Significantly, official trips abroad by a first lady is viewed as extension of the President’s diplomatic outreach to counterparts. Also, it serves as an opportunity for a first lady to play a major active role in her husband’s administration’s foreign affairs.
Mrs Trump’s three predecessors, Mrs. Obama, Mrs. Bush and Mrs. Clinton, all used their official overseas visits, respectively, as an opportunity to expand the domestic initiatives they have started, turning it into a foreign affairs that have much bigger positive impact on poeple around the world.
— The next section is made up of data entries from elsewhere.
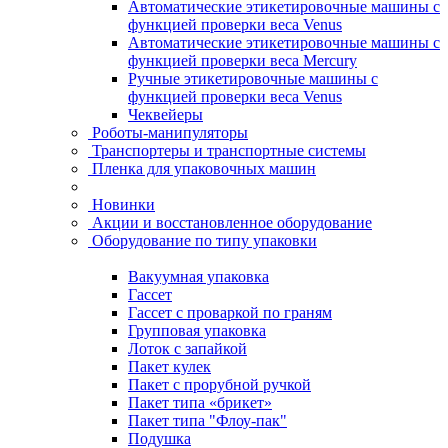
Автоматические этикетировочные машины с
функцией проверки веса Venus
Автоматические этикетировочные машины с
функцией проверки веса Mercury
Ручные этикетировочные машины с
функцией проверки веса Venus
Чеквейеры
Роботы-манипуляторы
Транспортеры и транспортные системы
Пленка для упаковочных машин
Новинки
Акции и восстановленное оборудование
Оборудование по типу упаковки
Вакуумная упаковка
Гассет
Гассет с проваркой по граням
Групповая упаковка
Лоток с запайкой
Пакет кулек
Пакет с прорубной ручкой
Пакет типа «брикет»
Пакет типа "Флоу-пак"
Подушка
Mrs. Obama, for example, used her solo official trips abroad to highlight and promote education for girls through her “Let Girls Learn” initiative, an expansion on her domestic agenda that focused on children and healthy lifestyle. Mrs. Bush, whose domestic agenda focused on literacy, focused her foreign affairs agenda on improving the lives of children and mothers in developing countries, working through various U.S.’s initiatives such as the President’s Emergency Plan for AIDS Relief, United States Agency for International Development and the Millennium Challenge Corporation. Mrs. Clinton used her platform to promote women’s rights and human rights, urging governments, businesses, and communities around the world to act and provide opportunities for women to succeed in their respective societies.
Mrs. Trump in May unveiled her first domestic initiative, “Be Best,” a children’s program to combat cyberbullying. Although the detail of Mrs. Trump’s foreign policy agenda is not explicit, on this trip she planning to focus on children’s health and education, according to her spokeswoman.
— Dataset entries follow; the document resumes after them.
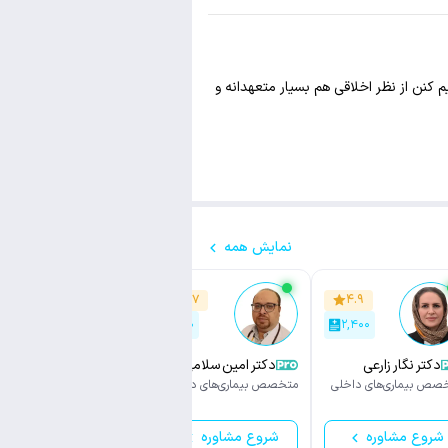
کنن از نظر اخلاقی هم‌ بسیار متعهدانه و
نمایش همه
۴.۷
۴.۷
۴.۹
۲۷,۶۰۰
۲۰۰
۲,۴۰۰
دکتر نگار زارعی
دکتر امین سلامی
دکتر آرمان صدری
صص بیماری‌های داخلی
متخصص بیماری‌های داخلی
متخصص بیماری‌های داخلی
شروع مشاوره
شروع مشاوره
شروع مشاوره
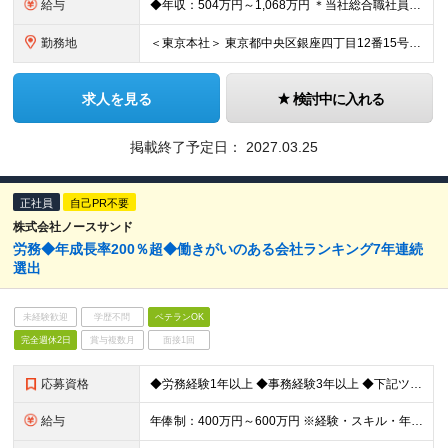
給与
◆年収：504万円～1,068万円 ＊当社総合職社員の平均年収677万円（平均年齢32歳） ◆月給：42万円～89万円 ※45時間分の固定残業代（10万9249円～23万1503円）含む。45時間を
勤務地
＜東京本社＞ 東京都中央区銀座四丁目12番15号 歌舞伎座タワー17階 (変更の範囲)上記を除く当社関連勤務地
求人を見る
検討中に入れる
掲載終了予定日：
2027.03.25
正社員
自己PR不要
株式会社ノースサンド
労務◆年成長率200％超◆働きがいのある会社ランキング7年連続
選出
未経験歓迎
学歴不問
ベテランOK
完全週休2日
賞与複数月
面接1回
応募資格
◆労務経験1年以上 ◆事務経験3年以上 ◆下記ツールでの実務経験が1年以上 ・Excel：入力、表作成、関数（IF、VLOOKUPレベル） ※複数のリストから集計が可能なレベル ・Word：文書作成
給与
年俸制：400万円～600万円 ※経験・スキル・年齢を考慮の上、決定します ※上記金額を12分割で月々支給します ※試用期間3ヶ月あり。期間中の給与・待遇に差異はありません ※上記金額には固定残業代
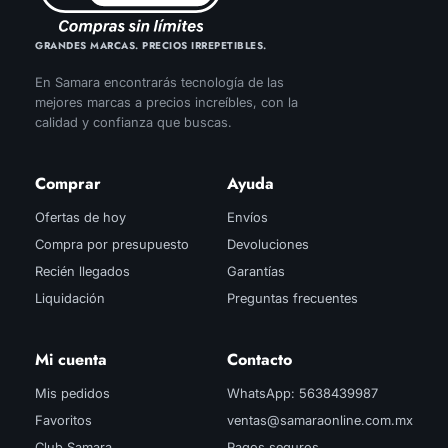
GRANDES MARCAS. PRECIOS IRREPETIBLES.
En Samara encontrarás tecnología de las
mejores marcas a precios increíbles, con la
calidad y confianza que buscas.
Comprar
Ayuda
Ofertas de hoy
Envíos
Compra por presupuesto
Devoluciones
Recién llegados
Garantías
Liquidación
Preguntas frecuentes
Mi cuenta
Contacto
Mis pedidos
WhatsApp: 5638439987
Favoritos
ventas@samaraonline.com.mx
Club Samara
Pagos seguros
Mrs. Trump’s trip to Africa comes at a significant time as the Trump administration tries to deepen its economic and trade engagements with African countries as well as find ways to one up on China, its biggest trade competitor on the continent.
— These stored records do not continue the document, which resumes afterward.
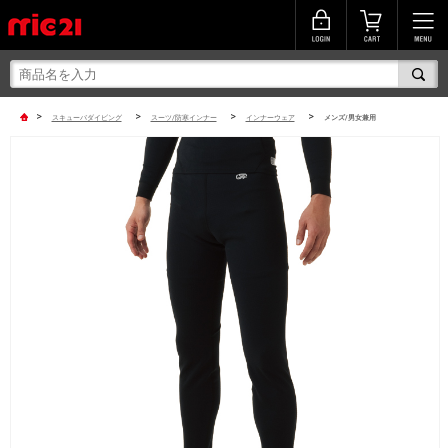
>
>
>
>
スキューバダイビング
スーツ/防寒インナー
インナーウェア
メンズ/男女兼用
Africa is a big part of the Trump administration agenda for a wide range of reasons, among them security, trade and economic issues. Given the improved governance, expeditious economic growth and turnaround across several African countries, both political and trade analysts said it make the continent the ideal place to do business.
Noteworthy, said analysts, is the current trade war going on between the U.S. and China. America do not want to be marginalized out of the African markets by China or any of its trade competitors.
In recent months, Cabinet officials and senior government officials from the Trump administration, including Secretary of Commerce Wilbur Ross, Secretary of Energy Rick Perry, the Millennium Challenge Corporation, Overseas Private Investment Corp and former Secretary of State Tillerson, have made several diplomatic and trade visits to African countries.
President Donald Trump, after allegedingly making negative comments earlier this year against African countries and the African diaspora, has continued to made efforts to remedy that by inviting African Heads of State from the sub-Sahara Africa region to the White House.
In April, President Trump met with Nigeria’s President Buhari at the White House. President Uhuru Kenyatta of Kenya is expected to visit and meet with the President at the White House later this month.
Last month, Vice President Mike Pence met with the Prime Minister of Ethiopia Abiy Ahmed at the White House.
Secretary of State Mike Pompeo has also met with several of his African counterparts at the state department.
Analysts are viewing Mrs. Trump’s trip to Africa as an excellent public relations move on the part of the administration to further smooth things over as well as generates positive headlines that will ultimately put the administration in better spotlights with African nations.